Celiac disease (CD) is an autoimmune gluten-induced enteropathy that typically causes intestinal malabsorption syndrome in childhood. The clinical course may be complicated by extra-intestinal immunological disorders such as dermatitis herpetiformis, cutaneous vasculitis, polyarteritis, glomerulonephritis, chronic liver disease, polymyositis, and myocarditis. Although rare, ocular involvement has been reported as well.[2–4] These include immune-complex mediated uveitis, ocular myopathy, and Vogt-Koyanagi-Harada disease. We report herein a unique case with a very unusual conjunctival tumor that showed complete regression during dietary treatment of CD.
A 3-year-old girl presented with a complaint of hemorrhagic tear episodes of 3 months duration in the right eye. Her parents stated that the reddish conjunctival lesion was detected elsewhere one month ago and was unresponsive to topical steroids, and hence, excisional biopsy was suggested. The patient was referred to our clinic to get a second opinion.
Her past medical history revealed premature cessation of breast feeding, intolerance to the ingestion of baby foods, anorexia, and abdominal distention since 2 months. Her weight and height percentiles were subnormal compared to her age group. From 26 months of age, she had recurrent serous otitis media treated with systemic antibiotics. However, the primary etiology could not be determined by her pediatrician in the first 3 years of life.
Our initial visit showed that the visual acuities were 20/20 in both eyes. Slit-lamp examination of the right eye revealed a reddish, elevated, and highly vascular spider-like lesion on the superior bulbar conjunctiva, measuring 12×4×2 mm [Fig. 1A]. Our presumed diagnosis was conjunctival Kaposi sarcoma (KS). Prior to her referral, endoscopic small intestinal biopsy had been carried out under general anesthesia with a possible diagnosis of CD in another hospital. Therefore, her parents did not want their child to undergo general anesthesia for the second time for the excisional biopsy. We decided to follow the patient without any intervention until all systemic investigations were concluded.
The blood test for HIV antibody was negative. Serology showed high anti-gliadin and anti-endomysial immunoglobulin A antibody levels. Endoscopic intestinal biopsy demonstrated partial villous atrophy, intraepithelial lymphocytosis, and crypt hyperplasia consistent with CD. Genetic testing of the family members revealed high maternal autoantibody titers for CD.
After the diagnosis of CD, gluten-free diet was instituted. The conjunctival lesion gradually regressed [Fig. 1B] and disappeared completely after 2 months [Fig. 1C]. She was completely asymptomatic and the conjunctival lesion did not recur after 9 months of follow-up.
CD is an autoimmune small bowel enteropathy due to an immune-mediated hypersensitivity to gluten. It has been associated with type I diabetes mellitus and other extraintestinal autoimmune disorders. These autoimmune disorders generally respond favorably to a gluten-free diet.
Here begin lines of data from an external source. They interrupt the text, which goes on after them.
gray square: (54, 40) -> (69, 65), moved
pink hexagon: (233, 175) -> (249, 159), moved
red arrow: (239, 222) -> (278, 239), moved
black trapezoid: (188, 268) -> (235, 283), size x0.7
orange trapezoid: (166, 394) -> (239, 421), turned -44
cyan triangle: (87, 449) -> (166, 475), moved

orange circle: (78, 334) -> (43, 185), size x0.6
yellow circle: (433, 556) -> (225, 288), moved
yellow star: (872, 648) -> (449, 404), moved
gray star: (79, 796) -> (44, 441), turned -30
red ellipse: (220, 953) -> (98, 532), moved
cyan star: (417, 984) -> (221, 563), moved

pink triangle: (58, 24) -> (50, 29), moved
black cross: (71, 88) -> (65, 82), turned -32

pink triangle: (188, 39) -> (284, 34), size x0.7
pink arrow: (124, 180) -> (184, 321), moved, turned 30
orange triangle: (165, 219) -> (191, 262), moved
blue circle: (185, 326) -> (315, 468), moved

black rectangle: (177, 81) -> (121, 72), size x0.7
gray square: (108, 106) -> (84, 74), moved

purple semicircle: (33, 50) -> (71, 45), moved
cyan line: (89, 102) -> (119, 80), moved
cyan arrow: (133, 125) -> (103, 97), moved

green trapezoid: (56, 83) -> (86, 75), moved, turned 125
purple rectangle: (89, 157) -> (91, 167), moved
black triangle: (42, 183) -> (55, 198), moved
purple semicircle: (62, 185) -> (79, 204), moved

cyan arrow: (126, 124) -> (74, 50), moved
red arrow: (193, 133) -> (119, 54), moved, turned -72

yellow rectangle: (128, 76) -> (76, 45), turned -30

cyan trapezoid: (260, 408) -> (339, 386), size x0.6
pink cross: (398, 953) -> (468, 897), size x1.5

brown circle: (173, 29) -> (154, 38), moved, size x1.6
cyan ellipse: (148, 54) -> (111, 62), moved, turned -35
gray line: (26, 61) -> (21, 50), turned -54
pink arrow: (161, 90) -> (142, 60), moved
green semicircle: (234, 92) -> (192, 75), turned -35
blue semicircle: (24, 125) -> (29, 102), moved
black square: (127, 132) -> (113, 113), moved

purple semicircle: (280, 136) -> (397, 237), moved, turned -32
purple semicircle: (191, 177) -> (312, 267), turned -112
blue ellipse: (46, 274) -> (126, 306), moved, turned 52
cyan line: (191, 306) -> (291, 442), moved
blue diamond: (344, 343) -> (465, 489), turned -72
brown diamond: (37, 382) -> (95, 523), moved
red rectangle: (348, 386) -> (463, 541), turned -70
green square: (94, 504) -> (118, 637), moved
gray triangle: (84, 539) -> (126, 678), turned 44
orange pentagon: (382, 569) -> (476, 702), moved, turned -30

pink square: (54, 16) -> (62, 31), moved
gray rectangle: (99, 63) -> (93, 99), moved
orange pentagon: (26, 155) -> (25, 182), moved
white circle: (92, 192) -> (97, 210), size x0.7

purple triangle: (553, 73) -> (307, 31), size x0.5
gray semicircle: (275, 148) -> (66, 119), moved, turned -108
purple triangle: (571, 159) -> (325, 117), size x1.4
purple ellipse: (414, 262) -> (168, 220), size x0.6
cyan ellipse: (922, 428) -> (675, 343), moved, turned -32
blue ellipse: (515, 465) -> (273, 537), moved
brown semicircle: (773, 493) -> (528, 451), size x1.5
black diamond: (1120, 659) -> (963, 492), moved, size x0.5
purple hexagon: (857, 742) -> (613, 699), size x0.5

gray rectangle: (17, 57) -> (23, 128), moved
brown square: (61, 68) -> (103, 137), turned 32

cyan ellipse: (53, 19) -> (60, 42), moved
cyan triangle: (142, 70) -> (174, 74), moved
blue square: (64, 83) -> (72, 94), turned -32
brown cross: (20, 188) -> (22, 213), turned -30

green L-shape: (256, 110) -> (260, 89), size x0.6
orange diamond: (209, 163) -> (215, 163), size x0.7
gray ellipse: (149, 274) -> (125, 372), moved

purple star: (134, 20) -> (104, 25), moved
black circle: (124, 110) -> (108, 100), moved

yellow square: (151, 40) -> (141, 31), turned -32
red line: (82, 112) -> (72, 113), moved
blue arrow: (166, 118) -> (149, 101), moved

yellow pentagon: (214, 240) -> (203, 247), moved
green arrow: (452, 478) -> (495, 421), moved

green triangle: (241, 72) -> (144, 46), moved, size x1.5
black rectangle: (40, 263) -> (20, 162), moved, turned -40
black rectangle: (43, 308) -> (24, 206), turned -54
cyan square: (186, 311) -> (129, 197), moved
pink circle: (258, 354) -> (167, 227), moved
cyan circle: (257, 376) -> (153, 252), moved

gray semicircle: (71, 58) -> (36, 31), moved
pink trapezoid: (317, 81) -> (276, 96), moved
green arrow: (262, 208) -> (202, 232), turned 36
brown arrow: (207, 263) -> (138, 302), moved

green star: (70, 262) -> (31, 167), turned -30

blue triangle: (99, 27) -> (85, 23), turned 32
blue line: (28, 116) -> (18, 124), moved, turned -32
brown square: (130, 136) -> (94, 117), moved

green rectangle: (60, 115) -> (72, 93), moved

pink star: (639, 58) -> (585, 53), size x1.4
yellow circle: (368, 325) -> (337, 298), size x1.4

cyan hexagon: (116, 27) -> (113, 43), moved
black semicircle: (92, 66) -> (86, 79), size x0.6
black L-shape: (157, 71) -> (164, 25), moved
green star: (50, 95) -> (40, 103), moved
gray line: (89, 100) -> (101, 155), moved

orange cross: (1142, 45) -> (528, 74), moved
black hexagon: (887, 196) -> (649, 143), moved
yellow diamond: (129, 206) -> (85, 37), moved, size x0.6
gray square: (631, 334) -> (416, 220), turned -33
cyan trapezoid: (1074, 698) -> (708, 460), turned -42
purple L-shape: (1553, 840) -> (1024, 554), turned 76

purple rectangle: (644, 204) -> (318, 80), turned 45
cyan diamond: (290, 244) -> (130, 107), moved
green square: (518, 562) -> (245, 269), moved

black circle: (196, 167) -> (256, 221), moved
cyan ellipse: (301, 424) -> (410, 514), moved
Ocular involvement in CD has been reported in a very few number of case reports.[2–4] To our knowledge, conjunctival involvement during the course of CD has not been reported previously in the literature. The pathophysiology underlying this situation remains unknown. However, under the light of the literature regarding ocular involvement of CD,[2–4] autoimmune mechanisms and immunogenetic factors should play a role in the pathogenesis. In our case, we speculate that the growth of this conjunctival lesion occurred due to the anti-gliadin antibodies and/or circulating immune complexes that have deposited in the conjunctiva causing an arrangement of capillary channels.
In our case, the differential diagnoses of such a conjunctival lesion includes KS, subconjunctival hemorrhage, malignant melanoma, squamous cell carcinoma, pyogenic granuloma, cavernous hemangioma, lymphoma, caroticocavernous fistula, foreign body granuloma, and lymphangioma. We did not perform incisional or excisional biopsy because the parents did not allow us to perform such a procedure under general anesthesia. However, the clinical fleshy appearance of the lesion with numerous spider-like vascular extensions and minute subconjunctival hemorrhagic spots, possible association with an acquired immune system dysfunction due to CD, and spontaneous regression by a gluten-free diet led us to make a presumed diagnosis of conjunctival KS. In the literature, spontaneous resolution of cutaneous KS was noted after withdrawal of corticosteroids in a patient who had been treated for pemphigus.
Acquired defects of the immune system have been found in patients with CD and KS. Thus, concurrent presence of both disorders may be observed. There is only one case report that presented histopathology-proven visceral KS in a 54-year-old man with CD.
In conclusion, we present a very unusual conjunctival tumor in a patient with CD that showed complete regression by a gluten-free diet. The precise pathological nature of this conjunctival lesion remains unknown due to the lack of histopathological confirmation. However, prompt regression of the conjunctival lesion during gluten-free diet suggests a possible relationship to CD and an autoimmune process.